What is expected ▸
Reproduce the records that follow exactly; any picture among them stays out.

::: Material shown

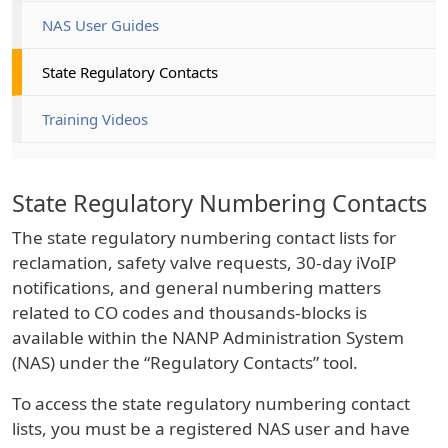
NAS User Guides
State Regulatory Contacts
Training Videos
State Regulatory Numbering Contacts
The state regulatory numbering contact lists for
reclamation, safety valve requests, 30-day iVoIP
notifications, and general numbering matters
related to CO codes and thousands-blocks is
available within the NANP Administration System
(NAS) under the “Regulatory Contacts” tool.
To access the state regulatory numbering contact
lists, you must be a registered NAS user and have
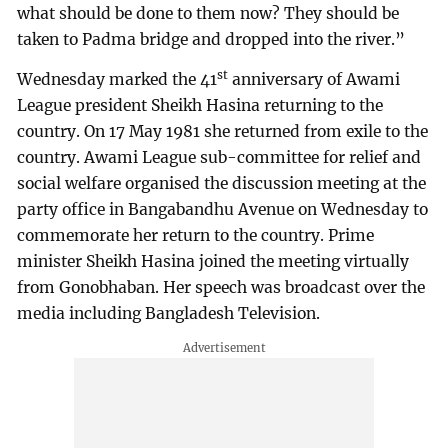
what should be done to them now? They should be
taken to Padma bridge and dropped into the river.”
st
Wednesday marked the 41
anniversary of Awami
League president Sheikh Hasina returning to the
country. On 17 May 1981 she returned from exile to the
country. Awami League sub-committee for relief and
social welfare organised the discussion meeting at the
party office in Bangabandhu Avenue on Wednesday to
commemorate her return to the country. Prime
minister Sheikh Hasina joined the meeting virtually
from Gonobhaban. Her speech was broadcast over the
media including Bangladesh Television.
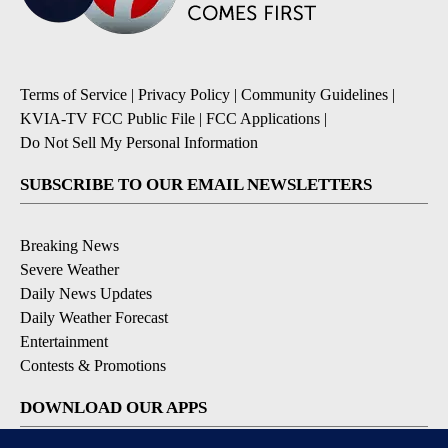
Terms of Service
|
Privacy Policy
|
Community Guidelines
|
KVIA-TV FCC Public File
|
FCC Applications
|
Do Not Sell My Personal Information
SUBSCRIBE TO OUR EMAIL NEWSLETTERS
Breaking News
Severe Weather
Daily News Updates
Daily Weather Forecast
Entertainment
Contests & Promotions
DOWNLOAD OUR APPS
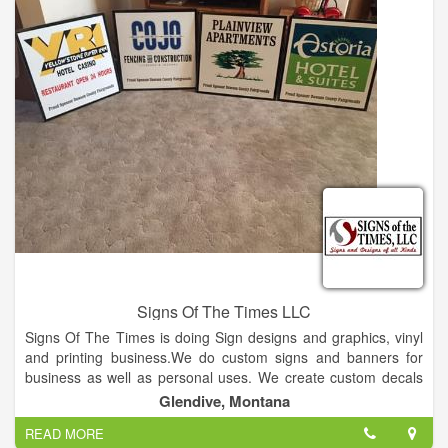
Signs Of The Times LLC
Signs Of The Times is doing Sign designs and graphics, vinyl
and printing business.We do custom signs and banners for
business as well as personal uses. We create custom decals
for cars, trucks, heavy equipment and windows. We also do
Glendive, Montana
custom heat print transfers for t-shirts, flags, bandanas,
READ MORE
shopping bags etc.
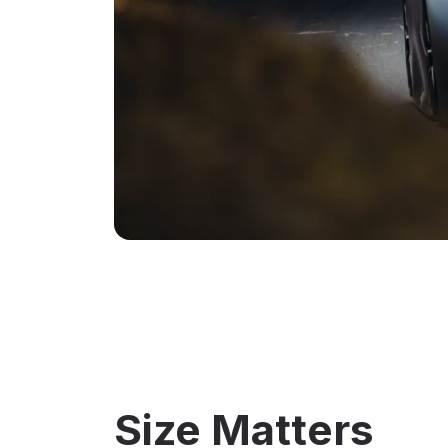
Size Matters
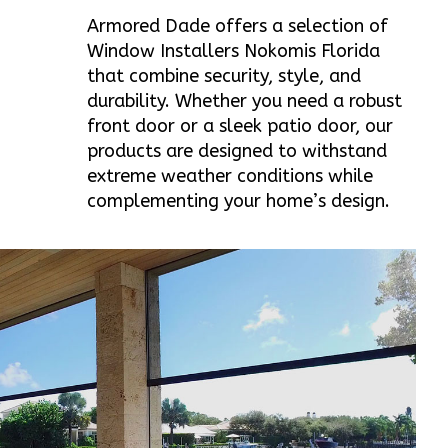
Armored Dade offers a selection of
Window Installers Nokomis Florida
that combine security, style, and
durability. Whether you need a robust
front door or a sleek patio door, our
products are designed to withstand
extreme weather conditions while
complementing your home’s design.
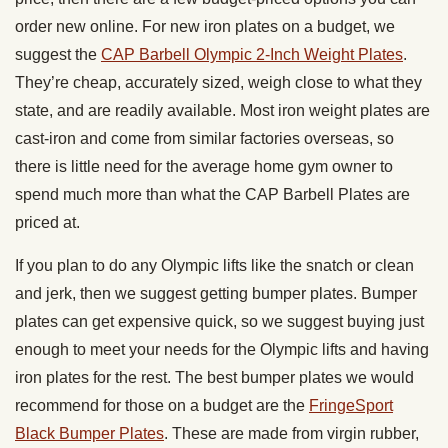
order new online. For new iron plates on a budget, we
suggest the
CAP Barbell Olympic 2-Inch Weight Plates
.
They’re cheap, accurately sized, weigh close to what they
state, and are readily available. Most iron weight plates are
cast-iron and come from similar factories overseas, so
there is little need for the average home gym owner to
spend much more than what the CAP Barbell Plates are
priced at.
If you plan to do any Olympic lifts like the snatch or clean
and jerk, then we suggest getting bumper plates. Bumper
plates can get expensive quick, so we suggest buying just
enough to meet your needs for the Olympic lifts and having
iron plates for the rest. The best bumper plates we would
recommend for those on a budget are the
FringeSport
Black Bumper Plates
. These are made from virgin rubber,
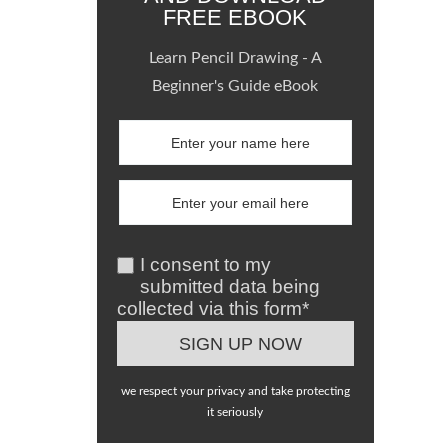
FREE EBOOK
Learn Pencil Drawing - A
Beginner's Guide eBook
I consent to my
submitted data being
collected via this form*
we respect your privacy and take protecting
it seriously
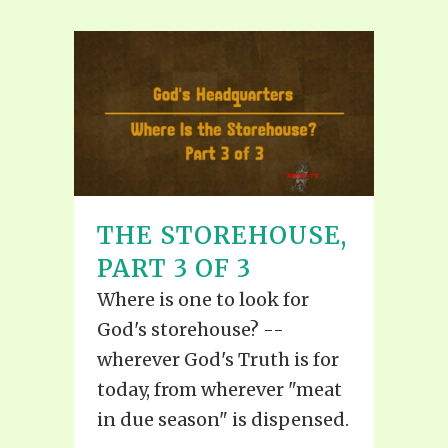
THE STOREHOUSE,
PART 3 OF 3
Where is one to look for
God's storehouse? --
wherever God's Truth is for
today, from wherever "meat
in due season" is dispensed.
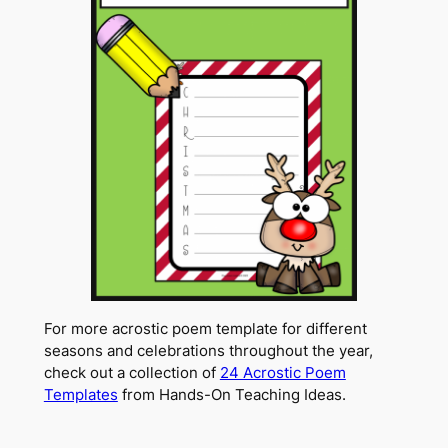
For more acrostic poem template for different
seasons and celebrations throughout the year,
check out a collection of
24 Acrostic Poem
Templates
from Hands-On Teaching Ideas.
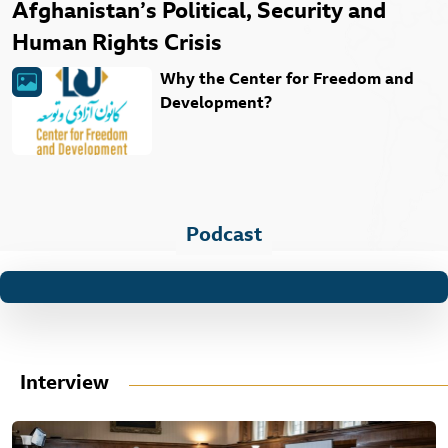
Afghanistan’s Political, Security and
Human Rights Crisis
Why the Center for Freedom and
Development?
Podcast
Interview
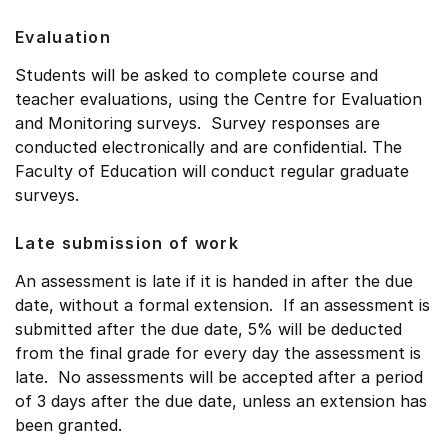
Evaluation
Students will be asked to complete course and
teacher evaluations, using the Centre for Evaluation
and Monitoring surveys. Survey responses are
conducted electronically and are confidential. The
Faculty of Education will conduct regular graduate
surveys.
Late submission of work
An assessment is late if it is handed in after the due
date, without a formal extension. If an assessment is
submitted after the due date, 5% will be deducted
from the final grade for every day the assessment is
late. No assessments will be accepted after a period
of 3 days after the due date, unless an extension has
been granted.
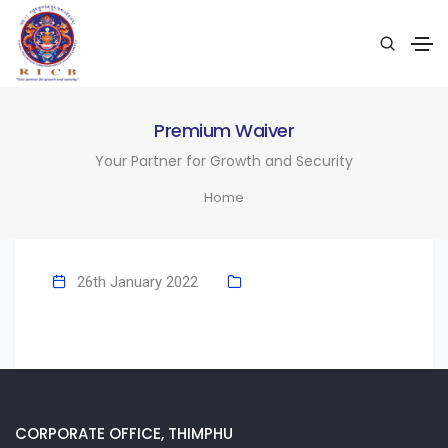
Premium Waiver
Your Partner for Growth and Security
Home
26th January 2022
CORPORATE OFFICE, THIMPHU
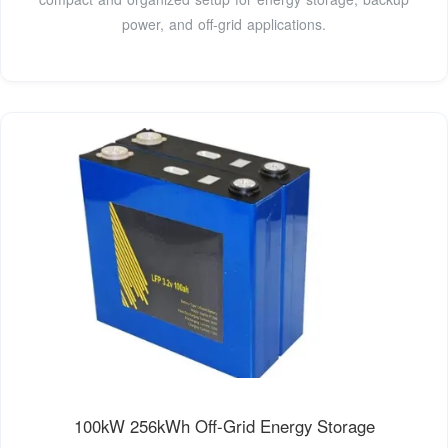
power, and off-grid applications.
100kW 256kWh Off-Grid Energy Storage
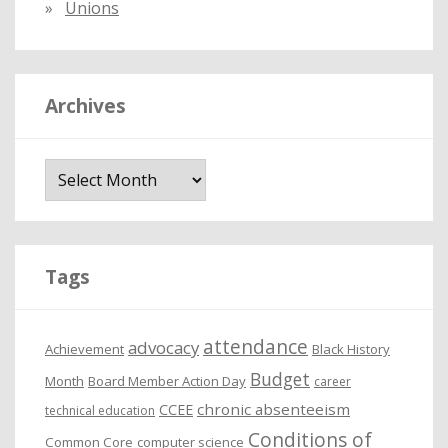
Unions
Archives
A
r
c
h
i
Tags
v
e
attendance
advocacy
s
Achievement
Black History
Budget
Month
Board Member Action Day
career
chronic absenteeism
CCEE
technical education
Conditions of
Common Core
computer science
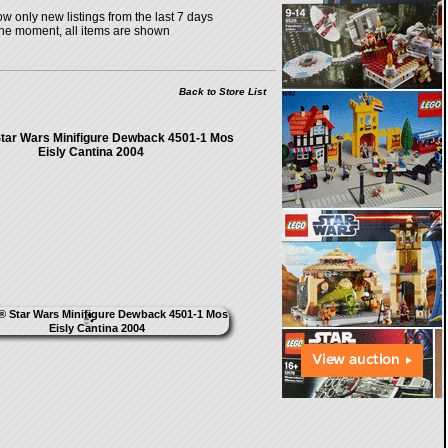
w only new listings from the last 7 days
the moment, all items are shown
Back to Store List
ar Wars Minifigure Dewback 4501-1 Mos
Eisly Cantina 2004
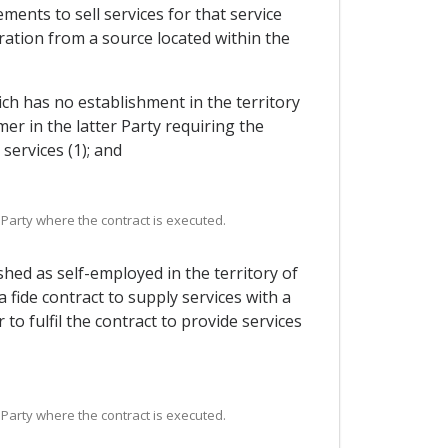
ments to sell services for that service
ration from a source located within the
ich has no establishment in the territory
er in the latter Party requiring the
services (1); and
 Party where the contract is executed.
hed as self-employed in the territory of
fide contract to supply services with a
to fulfil the contract to provide services
 Party where the contract is executed.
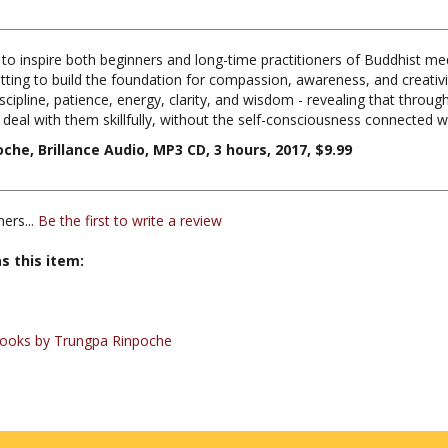
s to inspire both beginners and long-time practitioners of Buddhist
ing to build the foundation for compassion, awareness, and creativity i
scipline, patience, energy, clarity, and wisdom - revealing that throug
d deal with them skillfully, without the self-consciousness connected w
e, Brillance Audio, MP3 CD, 3 hours, 2017, $9.99
ers...
Be the first to write a review
s this item:
ooks by Trungpa Rinpoche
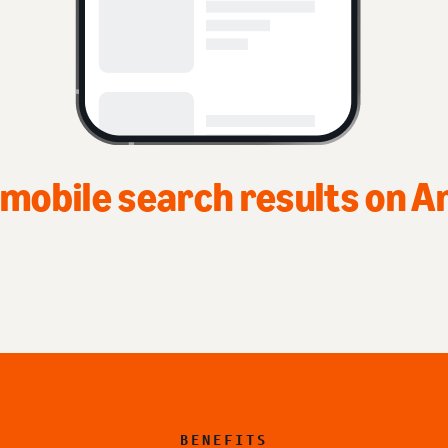
Top of home page on A
BENEFITS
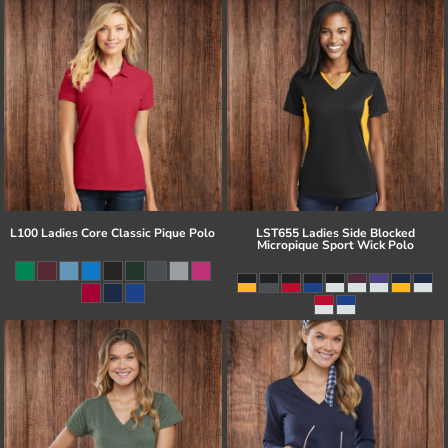
L100 Ladies Core Classic Pique Polo
LST655 Ladies Side Blocked
Micropique Sport Wick Polo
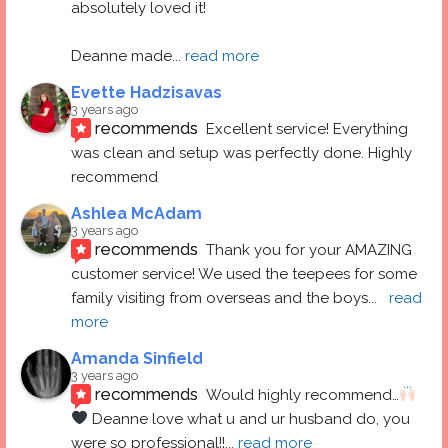
absolutely loved it! 
Deanne made
... 
read more
Evette Hadzisavas
3 years ago
recommends
Excellent service! Everything 
was clean and setup was perfectly done. Highly 
recommend
Ashlea McAdam
3 years ago
recommends
Thank you for your AMAZING 
customer service! We used the teepees for some 
family visiting from overseas and the boys
... 
read 
more
Amanda Sinfield
3 years ago
recommends
Would highly recommend…
 Deanne love what u and ur husband do, you 
were so professional!!
... 
read more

::::::

Written answer ▸
NAS User Guides
State Regulatory Contacts
Training Videos
State Regulatory Numbering Contacts
The state regulatory numbering contact lists for
reclamation, safety valve requests, 30-day iVoIP
notifications, and general numbering matters
related to CO codes and thousands-blocks is
available within the NANP Administration System
(NAS) under the “Regulatory Contacts” tool.
To access the state regulatory numbering contact
lists, you must be a registered NAS user and have
what should be done to them now? They should be
taken to Padma bridge and dropped into the river.”
st
Wednesday marked the 41
anniversary of Awami
League president Sheikh Hasina returning to the
country. On 17 May 1981 she returned from exile to the
country. Awami League sub-committee for relief and
social welfare organised the discussion meeting at the
party office in Bangabandhu Avenue on Wednesday to
commemorate her return to the country. Prime
minister Sheikh Hasina joined the meeting virtually
from Gonobhaban. Her speech was broadcast over the
media including Bangladesh Television.
Terms of Service
|
Privacy Policy
|
Community Guidelines
|
KVIA-TV FCC Public File
|
FCC Applications
|
Do Not Sell My Personal Information
SUBSCRIBE TO OUR EMAIL NEWSLETTERS
Breaking News
Severe Weather
Daily News Updates
Daily Weather Forecast
Entertainment
Contests & Promotions
DOWNLOAD OUR APPS
Signs Of The Times LLC
Signs Of The Times is doing Sign designs and graphics, vinyl
and printing business.We do custom signs and banners for
business as well as personal uses. We create custom decals
for cars, trucks, heavy equipment and windows. We also do
Glendive, Montana
custom heat print transfers for t-shirts, flags, bandanas,
READ MORE
shopping bags etc.
Size Matters
Armored Dade offers a selection of
Window Installers Nokomis Florida
that combine security, style, and
durability. Whether you need a robust
front door or a sleek patio door, our
products are designed to withstand
extreme weather conditions while
complementing your home’s design.
order new online. For new iron plates on a budget, we
suggest the
CAP Barbell Olympic 2-Inch Weight Plates
.
They’re cheap, accurately sized, weigh close to what they
state, and are readily available. Most iron weight plates are
cast-iron and come from similar factories overseas, so
there is little need for the average home gym owner to
spend much more than what the CAP Barbell Plates are
priced at.
If you plan to do any Olympic lifts like the snatch or clean
and jerk, then we suggest getting bumper plates. Bumper
plates can get expensive quick, so we suggest buying just
enough to meet your needs for the Olympic lifts and having
iron plates for the rest. The best bumper plates we would
recommend for those on a budget are the
FringeSport
Black Bumper Plates
. These are made from virgin rubber,
FREE EBOOK
Learn Pencil Drawing - A
Beginner's Guide eBook
I consent to my
submitted data being
collected via this form*
we respect your privacy and take protecting
it seriously
THE STOREHOUSE,
PART 3 OF 3
Where is one to look for
God's storehouse? --
wherever God's Truth is for
today, from wherever "meat
in due season" is dispensed.
For more acrostic poem template for different
seasons and celebrations throughout the year,
check out a collection of
24 Acrostic Poem
Templates
from Hands-On Teaching Ideas.
Afghanistan’s Political, Security and
Human Rights Crisis
Why the Center for Freedom and
Development?
Podcast
Interview
Evaluation
Students will be asked to complete course and
teacher evaluations, using the Centre for Evaluation
and Monitoring surveys. Survey responses are
conducted electronically and are confidential. The
Faculty of Education will conduct regular graduate
surveys.
Late submission of work
An assessment is late if it is handed in after the due
date, without a formal extension. If an assessment is
submitted after the due date, 5% will be deducted
from the final grade for every day the assessment is
late. No assessments will be accepted after a period
of 3 days after the due date, unless an extension has
been granted.
Premium Waiver
Your Partner for Growth and Security
Home
26th January 2022
CORPORATE OFFICE, THIMPHU
power, and off-grid applications.
100kW 256kWh Off-Grid Energy Storage
Unions
Archives
A
r
c
h
i
Tags
v
e
attendance
advocacy
s
Achievement
Black History
Budget
Month
Board Member Action Day
career
chronic absenteeism
CCEE
technical education
Conditions of
Common Core
computer science
w only new listings from the last 7 days
the moment, all items are shown
Back to Store List
ar Wars Minifigure Dewback 4501-1 Mos
Eisly Cantina 2004
ments to sell services for that service
ration from a source located within the
ich has no establishment in the territory
er in the latter Party requiring the
services (1); and
 Party where the contract is executed.
hed as self-employed in the territory of
fide contract to supply services with a
to fulfil the contract to provide services
 Party where the contract is executed.
s to inspire both beginners and long-time practitioners of Buddhist
ing to build the foundation for compassion, awareness, and creativity i
scipline, patience, energy, clarity, and wisdom - revealing that throug
d deal with them skillfully, without the self-consciousness connected w
e, Brillance Audio, MP3 CD, 3 hours, 2017, $9.99
ers...
Be the first to write a review
s this item:
ooks by Trungpa Rinpoche
Top of home page on A
BENEFITS
L100 Ladies Core Classic Pique Polo
LST655 Ladies Side Blocked
Micropique Sport Wick Polo
absolutely loved it! 
Deanne made
... 
read more
Evette Hadzisavas
3 years ago
recommends
Excellent service! Everything 
was clean and setup was perfectly done. Highly 
recommend
Ashlea McAdam
3 years ago
recommends
Thank you for your AMAZING 
customer service! We used the teepees for some 
family visiting from overseas and the boys
... 
read 
more
Amanda Sinfield
3 years ago
recommends
Would highly recommend…
 Deanne love what u and ur husband do, you 
were so professional!!
... 
read more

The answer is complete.